La justificación “cultural” para violar los derechos de las mujeres no es de recibo. A esta “pseudojustificación” hay que contestar con la exigencia de que hablen las víctimas, de dar la palabra a las que sufren, al tiempo, que, efectivamente, se debe huir de lo que se ha caracterizado como el “síndrome de la misionera”. ¿Qué podemos hacer a esta luz? Al menos, debemos imponernos reflexionar sobre las coimplicaciones entre cultura y género. Preguntarnos, por ejemplo, acerca del efecto de las restricciones culturales sobre las vidas de hombres y mujeres. Si los primeros son siempre los beneficiados y las segundas siempre las perjudicadas no podremos aceptarlas tan fácilmente. La idea transcultural de justicia tiene que intervenir críticamente para sopesar las tradiciones culturales.

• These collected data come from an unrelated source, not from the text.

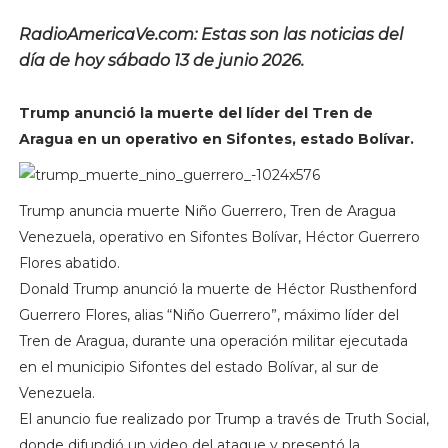
RadioAmericaVe.com: Estas son las noticias del
día de hoy sábado 13 de junio 2026.
Trump anunció la muerte del líder del Tren de
Aragua en un operativo en Sifontes, estado Bolívar.
Trump anuncia muerte Niño Guerrero, Tren de Aragua
Venezuela, operativo en Sifontes Bolívar, Héctor Guerrero
Flores abatido.
Donald Trump anunció la muerte de Héctor Rusthenford
Guerrero Flores, alias “Niño Guerrero”, máximo líder del
Tren de Aragua, durante una operación militar ejecutada
en el municipio Sifontes del estado Bolívar, al sur de
Venezuela.
El anuncio fue realizado por Trump a través de Truth Social,
donde difundió un video del ataque y presentó la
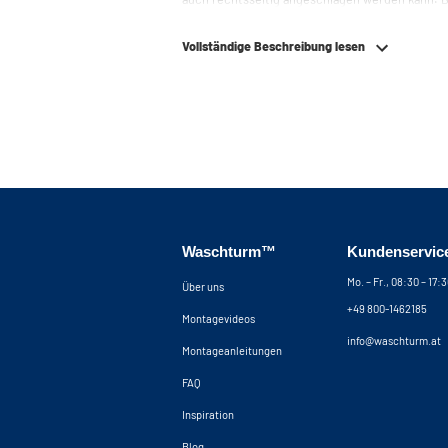
Montageanleitung. Benötigen Sie Hilfe bei der Planung Ihres Schranks? Nutzen Sie
unseren Konfigurator, um Ihren Waschmaschin
Vollständige Beschreibung lesen
können uns auch jederzeit telefonisch oder per 
Waschturm™
Kundenservic
Mo. – Fr., 08:30 – 17:
Über uns
+49 800-1462185
Montagevideos
info@waschturm.at
Montageanleitungen
FAQ
Inspiration
Blog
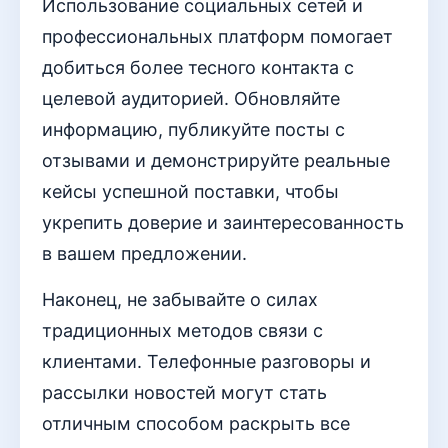
Использование социальных сетей и
профессиональных платформ помогает
добиться более тесного контакта с
целевой аудиторией. Обновляйте
информацию, публикуйте посты с
отзывами и демонстрируйте реальные
кейсы успешной поставки, чтобы
укрепить доверие и заинтересованность
в вашем предложении.
Наконец, не забывайте о силах
традиционных методов связи с
клиентами. Телефонные разговоры и
рассылки новостей могут стать
отличным способом раскрыть все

 Se necesita, además, hilar muy fino porque las regulaciones culturales recaen sobre todo en la vida familiar que es donde se transmite la misma cultura y donde se aprenden los roles genéricos. Los controles culturales sobre las mujeres –de ellos y de nosotros- tienen que ver con el deseo masculino de controlar la reproducción y asegurarse de que sus hijos realmente lo sean y de ejercer, además, toda la potestad sobre ellos. En esto coinciden las grandes religiones monoteístas y otras muchas. Han justificado la opresión de las mujeres tratando de convencernos de que somos inmaduras, irresponsables, excesivamente emotivas, débiles, etc. No se pueden fiar de nosotras y, en consecuencia, tienen que someternos porque si nos dejan libres el mal y el caos se cernirá sobre todos.  A este respecto, pienso que la crítica feminista interna a las teologías de las diferentes religiones es absolutamente básica para mostrar la inconsecuencia entre los fines de la piedad y la justicia y el maltrato a las mujeres. En casos como el del Islam donde cultura y religión están fuertemente trabadas, la exégesis y la discusión hermenéutica del mismo Corán, como pone de manifiesto Fátima Mernissi en El harén político. El profeta y las mujeres ,  es una condición ineludible para afrontar con garantías las reformas que vemos avanzan tímidamente en países como Egipto y Marruecos.
 Si vamos a las cuestiones concretas vemos que la mayoría de los ejemplos que exigen “respeto cultural” tienen que ver con el control de las mujeres. Son minoritarios y anecdóticos los que tienen que ver con otras cuestiones- que los  sijs no sean multados por no llevar casco si van en moto, que un musulmán se pueda retirar un viernes por la tarde a orar, que los gitanos no tengan que escolarizar obligatoriamente a sus hijos en un solo lugar-. Asuntos como vestimenta de las mujeres- del chador a la burka-, herencias, divorcios, matrimonios arreglados entre familias, derechos reproductivos, patria postestad, o simplemente violencias ritualizadas –como la mutilación femenina o el apedreamiento a las adúlteras- se llevan la palma. A la vista de lo anterior la sangrante pregunta es la siguiente: ¿va a servir el multiculturalismo,  entre cuyas virtualidades está el sensibilizarnos respecto a los otros y cuestionar el privilegio cultural occidental, para revigorizar y fijar el patriarcado?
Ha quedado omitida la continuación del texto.